Ella supo siempre que una mayor educación sólo podía tener fuera de Pallatanga, pero ella no pudo salir de su pueblo sino muy cerca del final de sus días, sus límites eran pequeños, sus abuelos nunca consideraron siquiera como una posibilidad el que ella se fuera a la gran ciudad para recibir más educación, y no era por falta de recursos, era simplemente porque en sus formas de pensar no cabía la idea de que una mujer joven tuviera que irse del hogar para educarse. Eran sencillamente gente amoldada a una cultura del siglo diecinueve, viviendo en los albores del siglo veinte. Mi madre amó a Pallatanga y a los pallatangueños, calmó su sed y su hambre, les dio posada y abrigo, les calmó sus dolores y muchas veces salvó las vidas de sus hijos con la innata sabiduría de un chaman, alimentó sus cuerpos y sus almas como lo hace una madre con sus hijos, y a nosotros, sus hijos, nos enseñó eso mismo.
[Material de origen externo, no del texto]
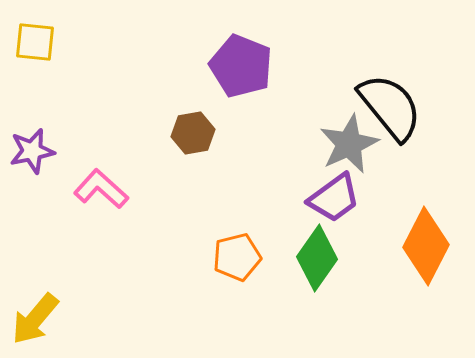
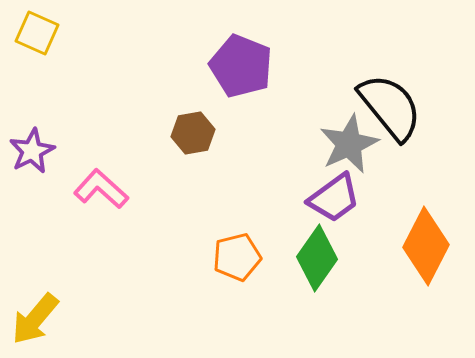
yellow square: moved 2 px right, 9 px up; rotated 18 degrees clockwise
purple star: rotated 15 degrees counterclockwise
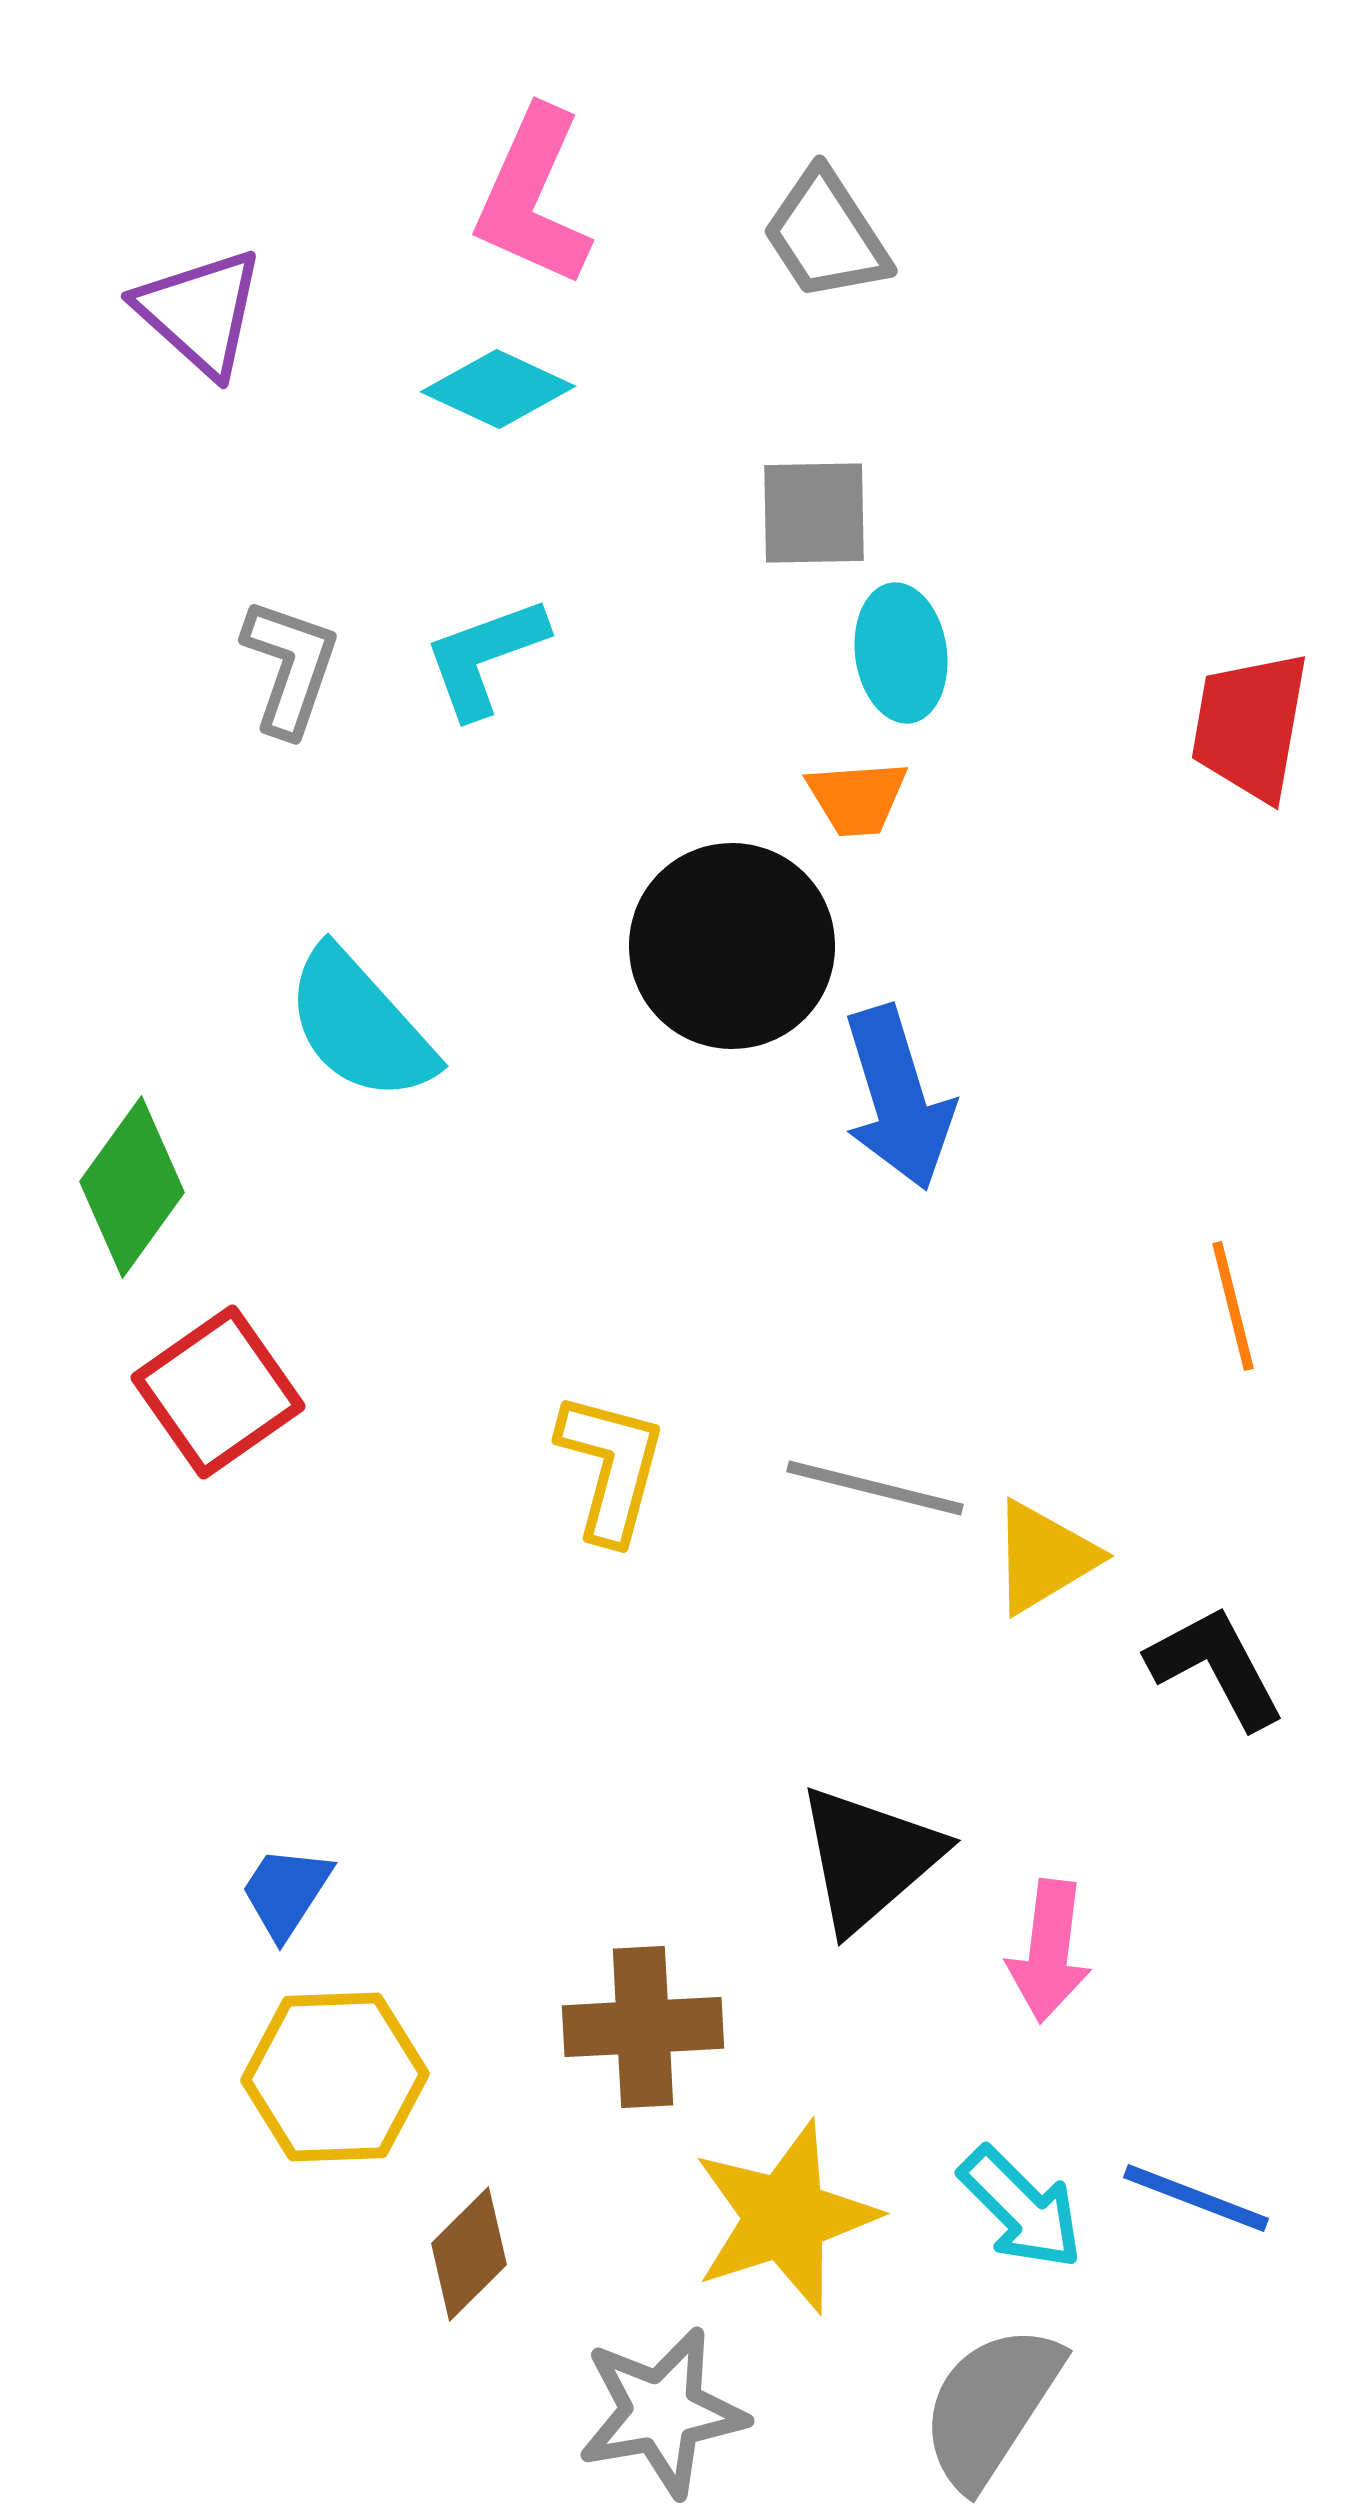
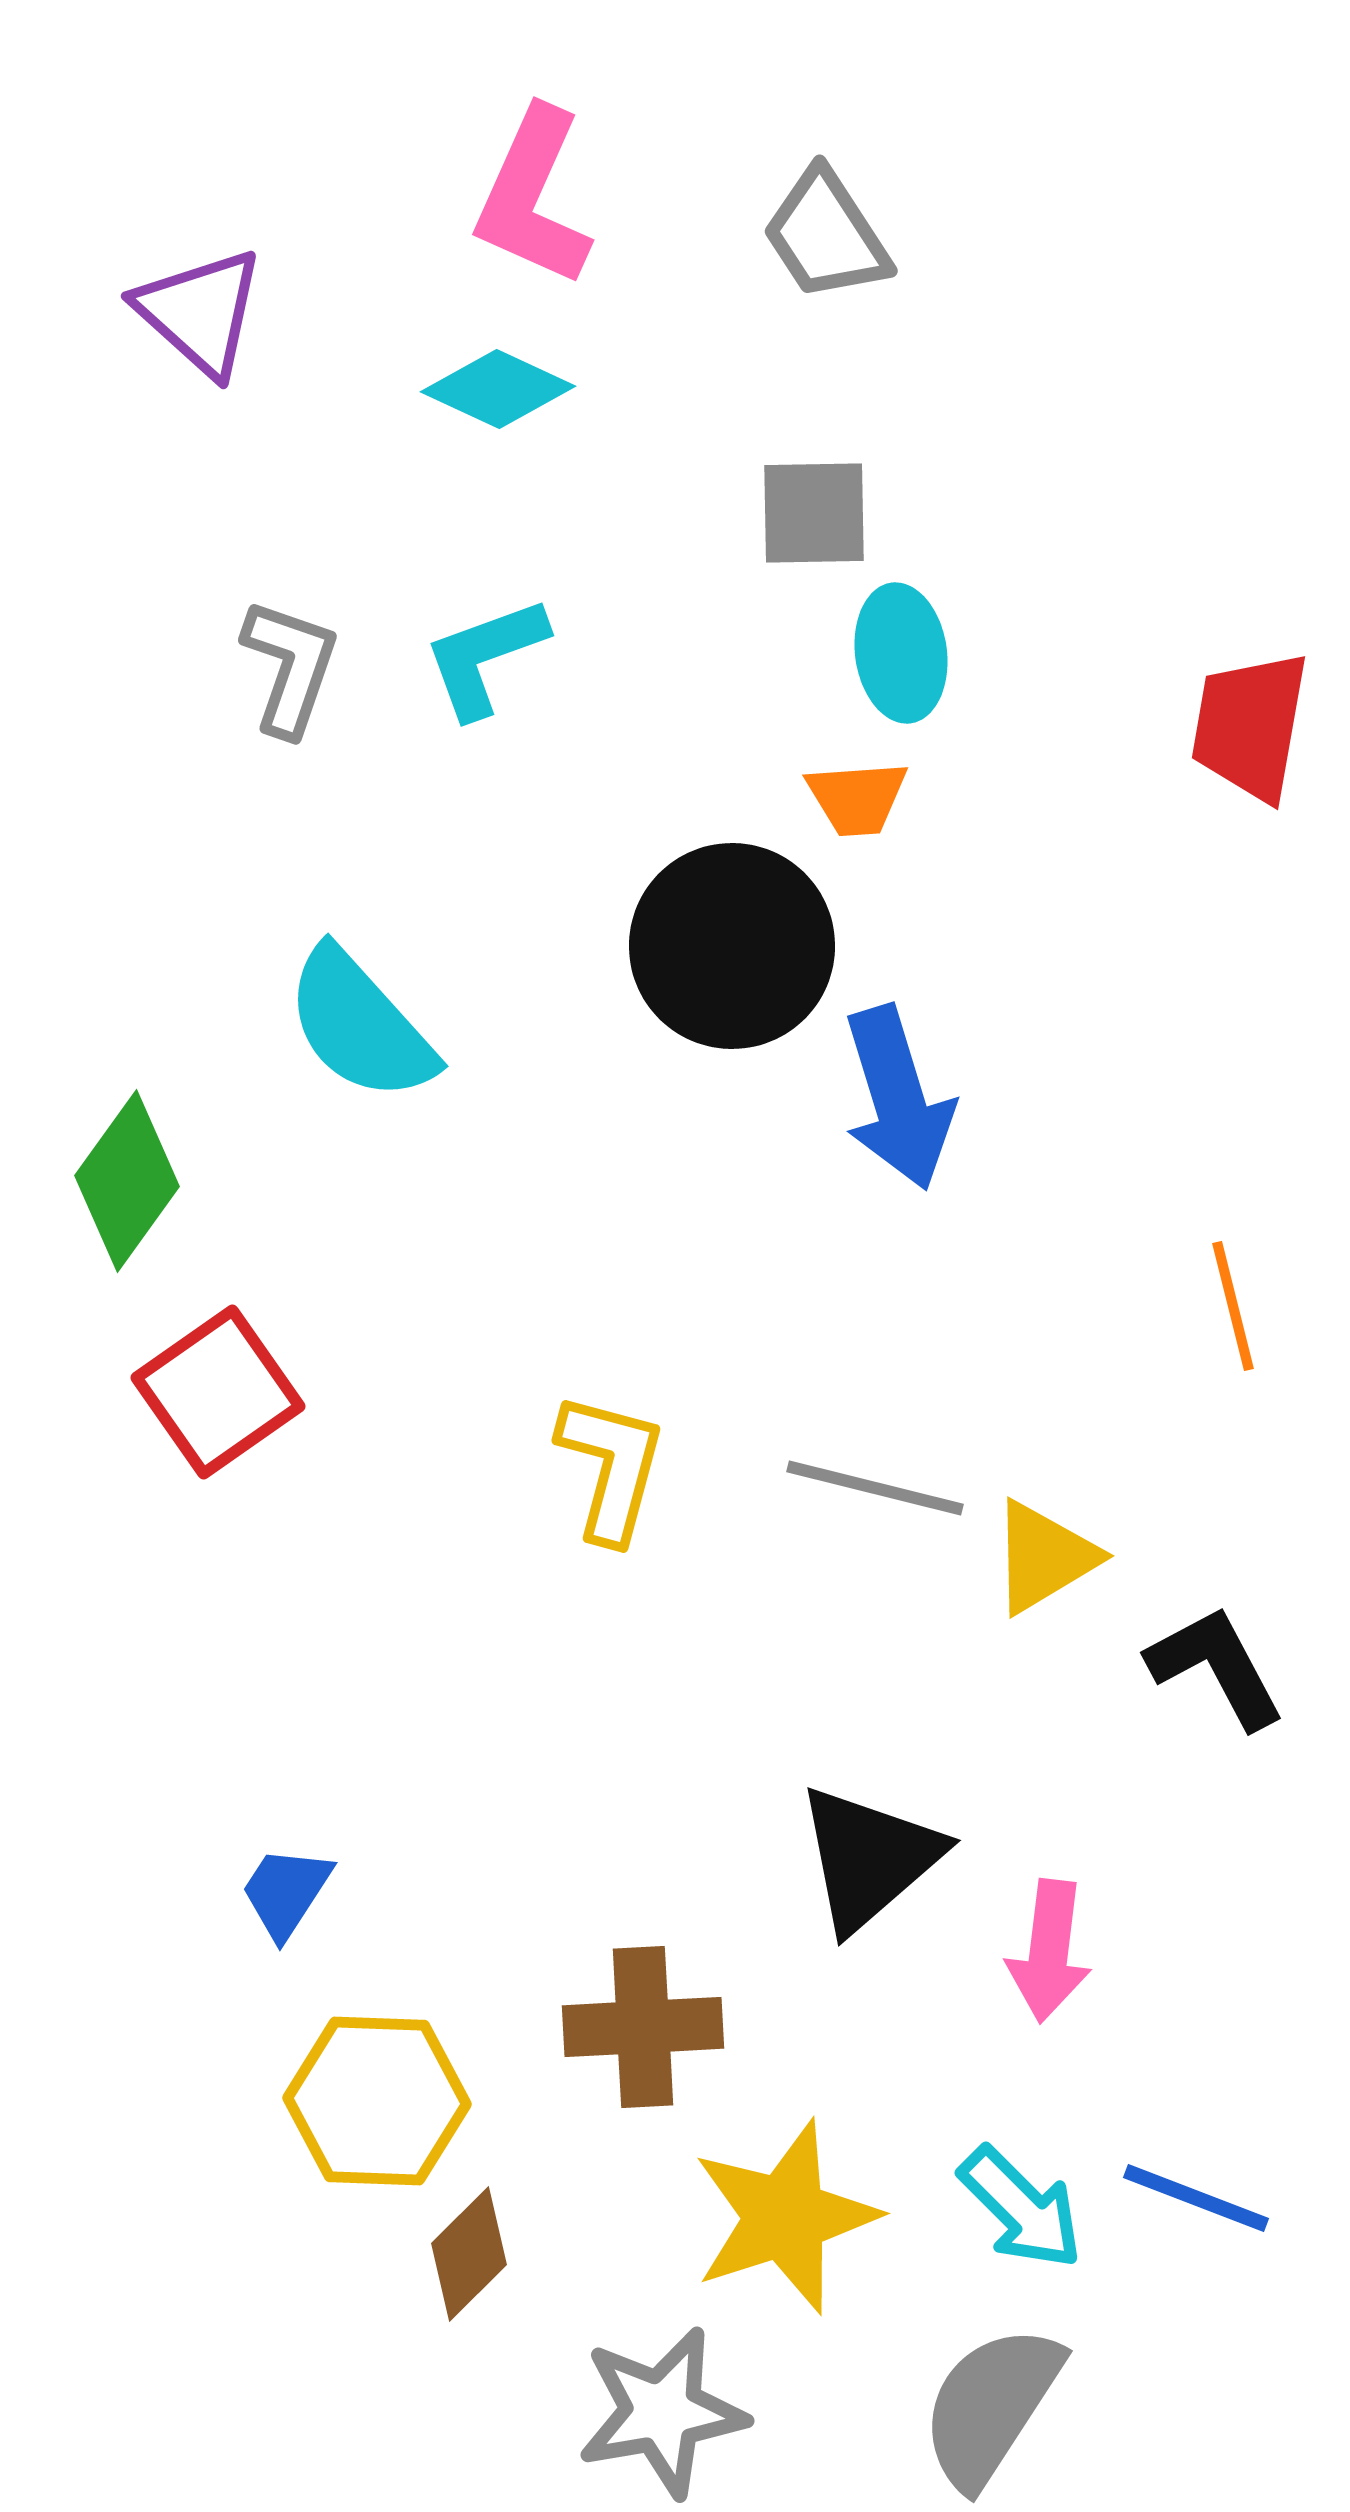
green diamond: moved 5 px left, 6 px up
yellow hexagon: moved 42 px right, 24 px down; rotated 4 degrees clockwise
MATTEO, MI SEGUNDO NIETO, SEGUIRA LA TRADICION QUE INICIO SU BISABUELA


Nosotros, hemos seguido sus lecciones, tal vez no al pié de la letra, pero la semilla está en nuestro corazón y nuestras mentes, ha germinado en tierra fértil y ha crecido a través de sus hijos, se fortalecerá a través de sus nietos, seguirá creciendo a través de sus bisnietos y se hará cada vez más fuerte en las generaciones futuras. Llevar su sangre en nuestras venas es nuestro mayor motivo de orgullo!